Seth Tucker

Posted on Mar 6, 2023

Crystal PCRE2 Upgrade Guide

#crystal #amberframework #upgrades #maintenance

It was announced recently that in Crystal 1.8.0 >= 2.0.0 the default Regex engine is going to be PCRE2.

After doing some digging into this thread on Github it appears that the original developers of PCRE don't remember what was done or aren't around for comment any more.

Sadly, this looks like it's a case of bit rot and an abandoned open source project that was poorly documented. It appears the decision to move forward was with upgrading/rewriting the library is what allowed the current maintainers to fix the known issues while making some improvements. However there wasn't any documentation built along the way, which makes the transition a bit daunting because there is a possibility for undocumented breaking changes.

I'm in a similar situation with the Amber Framework. I'm not one of the original creators of Amber, I just took it over last year (2022). So I have a decent size code base to maintain with potential for breaking changes.

Here's The Plan

Here's how I'm going through and verifying the behavior does not change:

Step 1. Identify all possible regex's used in the code base.

Step 2. Create tests that uniquely test those regular expressions.

Step 3. Switch to using PCRE2 in the tests and see if anything blows up.

Before We Begin

Let's make sure we have PCRE2 installed on our systems.
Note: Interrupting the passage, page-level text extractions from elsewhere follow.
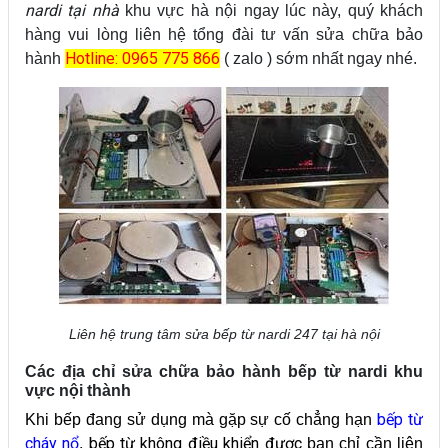
nardi tại nhà
khu vực hà nội ngay lúc này, quý khách
hàng vui lòng liên hệ tổng đài tư vấn sửa chữa bảo
Hotline: 0965 775 866
hành
( zalo ) sớm nhất ngay nhé.
Liên hệ trung tâm sửa bếp từ nardi 247 tại hà nội
Các địa chỉ sửa chữa bảo hành bếp từ nardi khu
vực nội thành
bếp từ
Khi bếp đang sử dụng mà gặp sự cố chẳng hạn
cháy nổ
bếp từ không điều khiển được
,
bạn chỉ cần liên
I work on a Mac, so I'll be using Homebrew to install PCRE2.

brew install pcre2

Step 1. Identifying Regexs

My preferred editor is Visual Studio Code which has a handy feature that allows me to search with... regexs! Since it's easy to find the syntaxes for regular expressions in Crystal, I'll summarize them here:

/123/  # Uses the slash regex literal `/` with an enclosing `/`
# Sometimes this syntax will appear with wrapping parentheses, sometimes without.
"abcd".matches? /abcd/
"abcd".matches?(/abcd/)

Regex.new("123") # Converts the string into 

# the percent regex literal and the valid delimiters 
# which are: (), [], {}, <>, ||
%r((/)) # => /(\/)/
%r[[/]] # => /[\/]/
%r{{/}} # => /{\/}/
%r<</>> # => /<\/>/
%r|/|   # => /\//

This gives us 7 combinations of how regular expressions can be found across the code bases.
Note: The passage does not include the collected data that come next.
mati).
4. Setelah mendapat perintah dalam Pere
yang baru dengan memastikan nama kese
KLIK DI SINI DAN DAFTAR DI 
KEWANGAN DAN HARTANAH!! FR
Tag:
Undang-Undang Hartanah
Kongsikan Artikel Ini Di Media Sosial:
The reference material for how Visual Studio Code handles regular expressions left me a little frustrated at the lack of specificity or clear exploration path for additional resources. So, through some trial and error I managed to create this regular expression that properly matches all of the above syntaxes for Crystals regular expression syntax:

 \/.*\/ |\(\/.*\/\)|%r\(\(.*\)\)|%r\[\[.*\]\]|%r\{\{.*\}\}|%r<<.*>>|%r\|.*\||Regex.new

Import Note there is a leading space at the beginning of this regex. This is important! Make sure you add that space if it is not present when you copy/paste.

You can verify this is still working as expected by copying the regular expression syntax into a file in your project and using the project search feature with that expression. It should match both the %r syntax and the commented output with the double forward slashes but ignore the # => text, the Regex.new and the more vague double forward slash syntax /.../.
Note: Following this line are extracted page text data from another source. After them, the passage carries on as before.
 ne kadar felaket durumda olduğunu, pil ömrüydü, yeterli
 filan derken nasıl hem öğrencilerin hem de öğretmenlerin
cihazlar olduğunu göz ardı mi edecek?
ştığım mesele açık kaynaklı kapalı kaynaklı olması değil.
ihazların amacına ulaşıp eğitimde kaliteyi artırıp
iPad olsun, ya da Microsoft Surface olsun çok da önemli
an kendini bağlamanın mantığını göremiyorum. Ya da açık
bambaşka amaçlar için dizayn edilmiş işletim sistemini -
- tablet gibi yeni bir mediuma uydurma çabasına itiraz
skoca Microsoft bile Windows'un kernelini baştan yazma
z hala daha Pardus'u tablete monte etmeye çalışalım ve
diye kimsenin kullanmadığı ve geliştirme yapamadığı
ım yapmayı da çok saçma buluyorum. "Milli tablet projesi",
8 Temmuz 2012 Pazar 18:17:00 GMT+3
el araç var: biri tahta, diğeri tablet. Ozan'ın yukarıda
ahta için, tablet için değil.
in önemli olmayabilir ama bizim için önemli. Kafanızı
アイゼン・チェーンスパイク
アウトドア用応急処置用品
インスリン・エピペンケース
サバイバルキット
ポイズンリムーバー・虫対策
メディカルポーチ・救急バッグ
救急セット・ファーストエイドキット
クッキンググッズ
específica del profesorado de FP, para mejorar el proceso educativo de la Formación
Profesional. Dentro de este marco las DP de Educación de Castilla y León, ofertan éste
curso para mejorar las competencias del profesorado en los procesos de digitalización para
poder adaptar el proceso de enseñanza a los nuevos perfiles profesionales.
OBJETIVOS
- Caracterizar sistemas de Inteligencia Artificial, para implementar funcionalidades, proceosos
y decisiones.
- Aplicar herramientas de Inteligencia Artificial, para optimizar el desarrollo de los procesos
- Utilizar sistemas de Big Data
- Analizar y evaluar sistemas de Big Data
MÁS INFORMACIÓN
When I ran this regex on the Amber code base (Amber v1.3) I got these results:

31 results in 10 files. Not bad, this turned out to be more manageable than I first expected it would be.

Step 2. Testing The Found Regular Expressions

I can pretty easily grab all of my results here by clicking on the "Open in editor" link just below the search fields in the project search field.

The text document that pops up has just enough info to be dangerous. Let's copy that and make a new spec file. For Amber, I'm going to put this right in the root spec folder.

Now it's time to de-dupe my results. The results aren't large, and I can see the same regex used in a split() multiple times, otherwise everything looks unique. Now I'm down to 27 tests to make.

I'm taking a couple of approaches due to patterns that start to appear in the regex's I'm seeing. We have a group that are unique in the total contents, but they are ultimately testing the beginning and ending of the same regex like this:

# spec/amber/cli/recipes/recipe_fetcher_spec.cr:
template.should match(/.+mydefault\/app$/)
template.should match(/.+mydefault\/controller$/)
template.should match(/.+mydefault\/model$/)
template.should match(/.+mydefault\/scaffold$/)
template.should match(/.+mydefault\/.recipes\/lib\/amber_granite\/app$/)
template.should match(/.+\.recipes\/lib\/amber_granite\/controller$/)
template.should match(/.+\.recipes\/lib\/amber_granite\/model$/)
template.should match(/.+\.recipes\/lib\/amber_granite\/scaffold$/)

I'll narrow this down to a test with /.+\.test\/path$/ which should be testing a string that has "test/path" in it's contents.

As I worked my way through the regexs to test, I noticed a large grouping from a monkey patch module for the String class. Personally, I'm not a fan of monkey patching and these regexs are pretty old with other methods from the std lib now available to do some of these same things. I also noticed there's already a spec specifically for those methods, so I'm going to skip making unique tests for them.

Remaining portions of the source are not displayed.